Edit: 'Wonderlic' of course.

The Wonderlick™ is a new device I've been working on that will be on sale shortly at a variety of adult entertainment establishments.

75
by Will Allen (not verified) :: Thu, 04/29/2010 - 5:18pm

Gosh, Tiger, I thought you were playing in a tournament today.

61
by capt. Anonymous (not verified) :: Thu, 04/29/2010 - 4:24pm

Didn't someone on this site do a study of draft success using earnings after first contract????

65
by panthersnbraves :: Thu, 04/29/2010 - 4:51pm

There's something apples and oranges to faulting teams for not having draft choices, and then knocking them for borrowing next year's.

Should The Panther's choice of Edwards count this year or next? Just don't count it for both!

92
by Jotram (not verified) :: Thu, 04/29/2010 - 7:52pm

A trade that bad should count twice

76
by tunesmith :: Thu, 04/29/2010 - 5:26pm

The "draft six years ago" articles are great, but they're listed by position - I'd love to see a similar list scored by team. So we could compare actual outcome of a team's draft to what the conventional wisdom was at the time.

86
by Tom Gower :: Thu, 04/29/2010 - 6:37pm

Doing a good job with this kind of article is a pain. To get the kind of article you want, you'd ideally want to consider team needs entering the draft, how the team actually drafted in response to those needs and how the board shaped out (which is what these guys are trading the team on, to varying degrees), how successfully those players developed, and what other options they could have chosen. I've done this a little bit for the Titans (see 2004 and links therein for the previous 5 years), but that's kind of easy, since it's a team I know well and have followed for years. 2005 will be the first year I'll have to square recap comments with fairly contemporaneous immediate reaction thoughts, which will be another interesting exercise.
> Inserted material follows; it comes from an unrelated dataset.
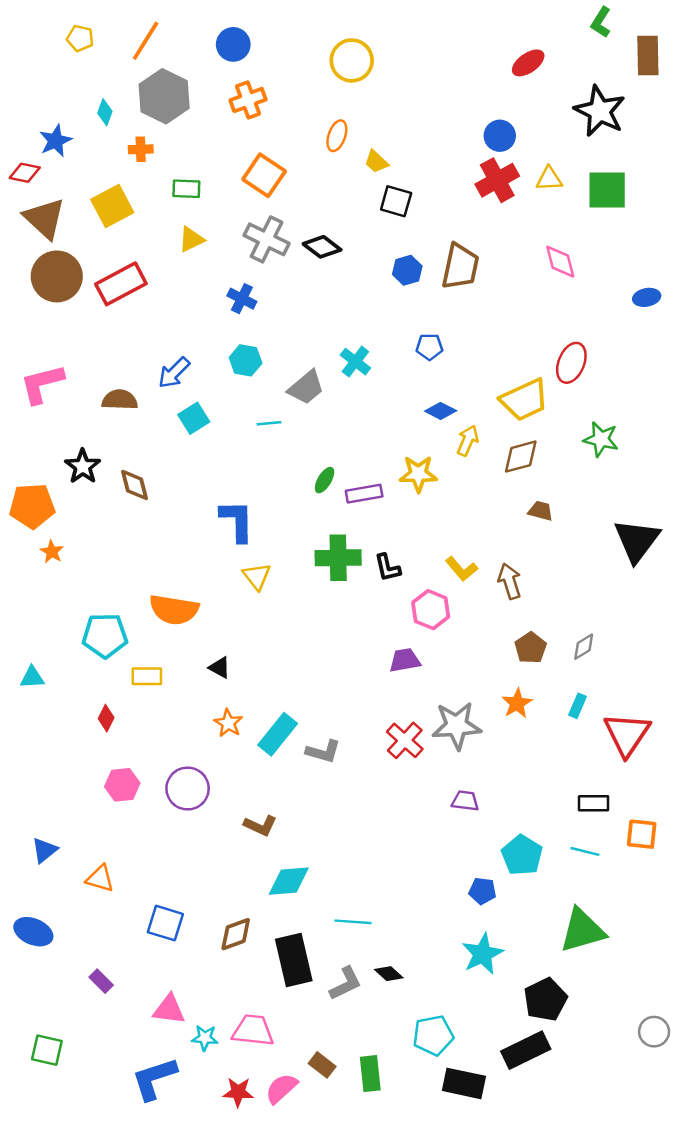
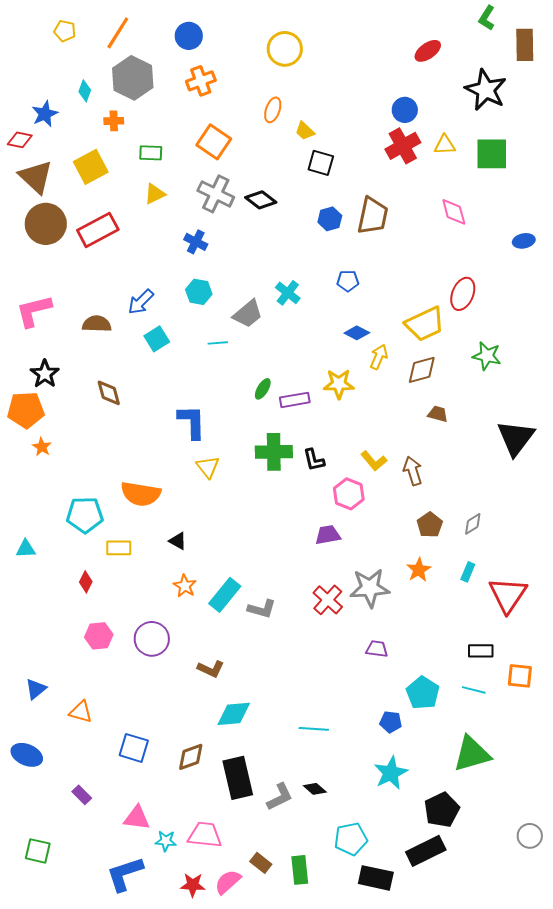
black star: (83, 466) -> (45, 374), moved
cyan line: (353, 922) -> (314, 729), moved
Plus, if you do it for every team, you'll end up writing, e.g., every team that took a DE and CB in the 2nd-mid 4th rounds should've drafted Jared Allen and Nathan Vasher, respectively, kind of like the draft recap article from a couple years ago where half the league passed on Babatunde Oshinowo.

103
by Sean McCormick :: Thu, 04/29/2010 - 11:38pm

And what a loss for those teams that was! (Ducks head.)

Maybe it's just because I've been re-reading Moneyball, but I think that most of this is probably looking at things the wrong way. NFL war rooms don't necessarily know more than Mel Kiper or Mike Mayock and Mel and Mike don't necessarily know more than NFL war rooms (even Buffalo's), but in any event, they're all doing the same thing--grading players based on what they see on tape. And what you see does not necessarily tell the story.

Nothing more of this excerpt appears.